Her weekly column in the Victoria Times Colonist describes a city not to be found in tourist guides. Ms. Paterson is the city's June Callwood, calling on considerable literary talent to introduce her readers to people who might otherwise remain invisible.

She was born in Saskatoon, Sask., to a nurse and an air-force firefighter. When she was five, the family moved to Courtenay on Vancouver Island. She did well at school. Married at 17, she attended her high-school graduation ceremony in the final days of her pregnancy. She filled out a prediction about her destiny, to be opened at a future reunion.

The times were good in the Comox Valley in the mid-1970s. Her husband was a mill worker in Campbell River. They went from a cabin on the beach in Royston to owning a modest home and a car. The young bride continued her piano studies, eventually being certified as a piano teacher by the Royal Conservatory of Music in Toronto.

At 24, the marriage ended. She decided she needed a quick college degree. The shortest program she could find was an eight-month course in communications media at Cariboo College (now Thompson Rivers University) in Kamloops. She liked music. She could become a disk jockey. The students aired a radio program, produced a newspaper, scribbled advertising copy. She showed a flair for daily journalism.

After graduation, she sold freelance articles to the Kamloops Daily Sentinel on cattle and knapweed and wood stoves and any other subject that might interest a rancher. She produced so much copy in four months that the newspaper hired her as a cost-saving measure. It was cheaper to pay her by the day than by the inch.

A job offer from the Victoria Times Colonist brought her back to Vancouver Island. She rose from health reporter to city editor to managing editor. She was a rare woman to be in such a high position at a daily newspaper in Canada, and was undoubtedly the only one of either gender to have done so while sporting a nose stud.

She gave up her management perch to write a column. She showed a rare gift for writing about her own life without being narcissistic, of finding greater truths while writing about her extended family.

“Racism really shaped my mother's life,” she said. “She thought it would shape mine, as well.” It did not. “I was pretty diluted, so no one knew what I was at all.”

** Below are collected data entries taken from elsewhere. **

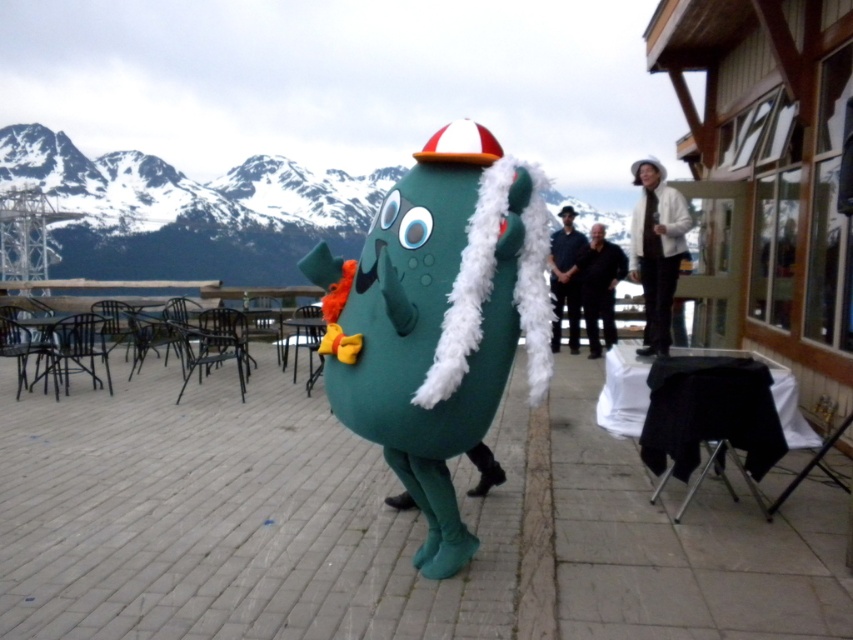 Does smooth concrete pavement at center come in front of black smooth pants at center?

Yes, it is in front of black smooth pants at center.

Who is shorter, smooth concrete pavement at center or black smooth pants at center?

smooth concrete pavement at center is shorter.

Between point (709, 620) and point (604, 317), which one is positioned behind?

The point (604, 317) is behind.

At what (x,y) coordinates should I click in order to perform the action: click on smooth concrete pavement at center. Please return your answer as a coordinate pair (x, y). This screenshot has width=853, height=640. Looking at the image, I should click on (682, 544).

Between point (13, 496) and point (643, 304), which one is positioned behind?

Positioned behind is point (643, 304).

From the picture: Who is more distant from viewer, (0, 499) or (645, 305)?

Point (645, 305)

Where is `green fabric costume at center`? The image size is (853, 640). green fabric costume at center is located at coordinates (230, 516).

Who is positioned more to the right, green fabric costume at center or black smooth pants at center?

black smooth pants at center

Between green fabric costume at center and black smooth pants at center, which one appears on the left side from the viewer's perspective?

From the viewer's perspective, green fabric costume at center appears more on the left side.

Where is `green fabric costume at center`? Image resolution: width=853 pixels, height=640 pixels. green fabric costume at center is located at coordinates (230, 516).

This screenshot has width=853, height=640. Find the location of `green fabric costume at center`. green fabric costume at center is located at coordinates (230, 516). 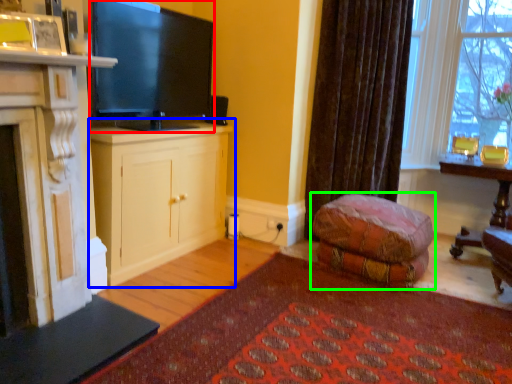 Question: Considering the real-world distances, which object is closest to television (highlighted by a red box)? cabinetry (highlighted by a blue box) or studio couch (highlighted by a green box).

Choices:
 (A) cabinetry
 (B) studio couch

Answer: (A) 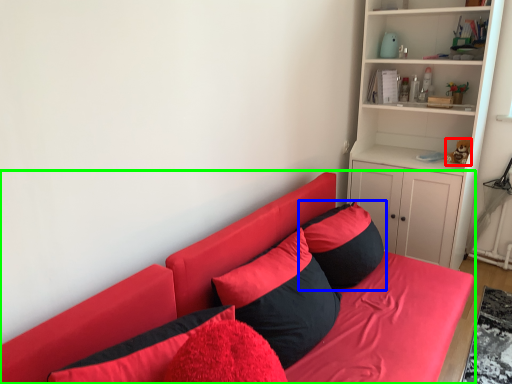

No one has ever correctly guessed her ethnic heritage, although she was once accosted on the street by a homeless man who pronounced, “I see before me a Chinese philosopher.” For the record, she is a Chinese-Romanian-Scottish Canadian.

Her grandfather paid a $50 head tax to enter this land in the late 19th century. Her mother told her of attending a wartime dance with a white boyfriend in Moose Jaw, Sask. The proprietor tried to force her to leave. Her older brothers worked for the railway all their lives, but were allowed to join the union only in the 1950s.

Some years back, Ms. Paterson attended the 20th-anniversary reunion of her graduating class at Georges P. Vanier Secondary in Courtenay.

She had forgotten the prediction for her life she made all those years ago.

The 1974 Jody thought the 1994 Jody would be a housewife.

She was city editor of a major metropolitan daily. She could only laugh.